**What you have to do:** Pull every line with "увеличить" from the entries below.

[Transcribed page contents]
:::::

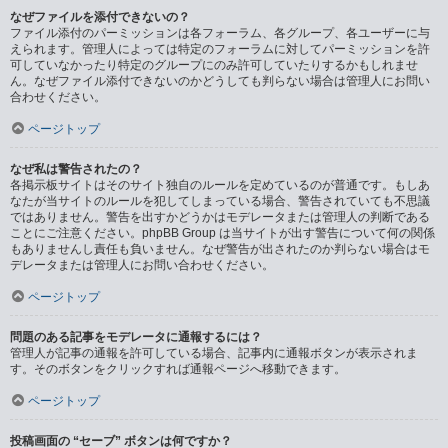
なぜファイルを添付できないの？
ファイル添付のパーミッションは各フォーラム、各グループ、各ユーザーに与
えられます。管理人によっては特定のフォーラムに対してパーミッションを許
可していなかったり特定のグループにのみ許可していたりするかもしれませ
ん。なぜファイル添付できないのかどうしても判らない場合は管理人にお問い
合わせください。
ページトップ
なぜ私は警告されたの？
各掲示板サイトはそのサイト独自のルールを定めているのが普通です。もしあ
なたが当サイトのルールを犯してしまっている場合、警告されていても不思議
ではありません。警告を出すかどうかはモデレータまたは管理人の判断である
ことにご注意ください。phpBB Group は当サイトが出す警告について何の関係
もありませんし責任も負いません。なぜ警告が出されたのか判らない場合はモ
デレータまたは管理人にお問い合わせください。
ページトップ
問題のある記事をモデレータに通報するには？
管理人が記事の通報を許可している場合、記事内に通報ボタンが表示されま
す。そのボタンをクリックすれば通報ページへ移動できます。
ページトップ
投稿画面の “セーブ” ボタンは何ですか？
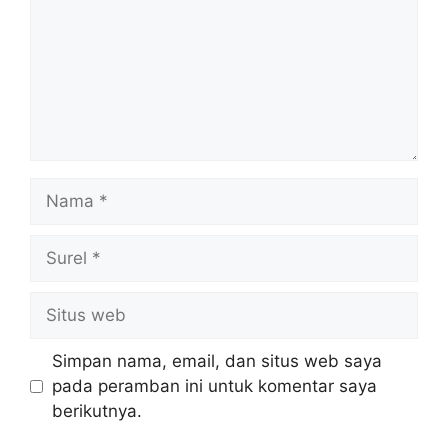
Nama
Surel
Situs
web
Simpan nama, email, dan situs web saya
pada peramban ini untuk komentar saya
berikutnya.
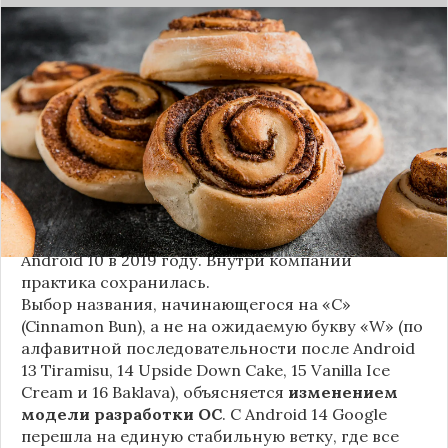
Стало известно внутреннее кодовое имя
следующей крупной версии Android. Как
сообщают источники, Android 17, релиз которой
ожидается в 2026 году, разрабатывается под
названием
«Cinnamon Bun»
(«Булочка с
корицей»).
Это решение продолжает знаменитую традицию
Google называть версии Android в честь
сладостей и десертов (Cupcake, Donut, KitKat и
т.д.), хотя компания
прекратила публично
использовать эти имена
с момента выхода
Android 10 в 2019 году. Внутри компании
практика сохранилась.
Выбор названия, начинающегося на «C»
(Cinnamon Bun), а не на ожидаемую букву «W» (по
алфавитной последовательности после Android
13 Tiramisu, 14 Upside Down Cake, 15 Vanilla Ice
Cream и 16 Baklava), объясняется
изменением
модели разработки ОС
. С Android 14 Google
перешла на единую стабильную ветку, где все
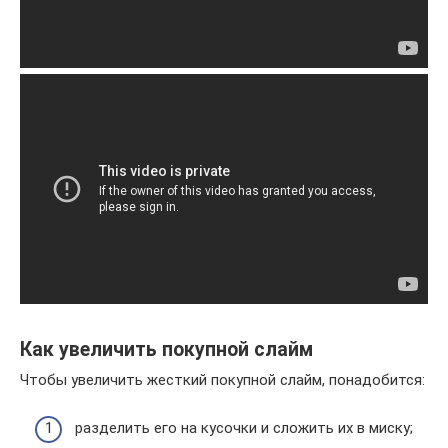
Как увеличить покупной слайм
Чтобы увеличить жесткий покупной слайм, понадобится:
разделить его на кусочки и сложить их в миску;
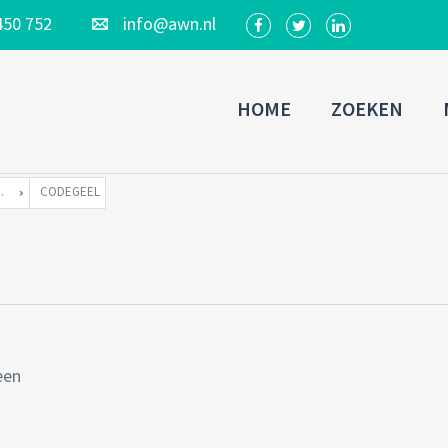
450 752
info@awn.nl
HOME
ZOEKEN
WEER EN BLIKSEM
CODEGEEL
een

:::::

**Expected output:**
Как увеличить покупной слайм
Чтобы увеличить жесткий покупной слайм, понадобится:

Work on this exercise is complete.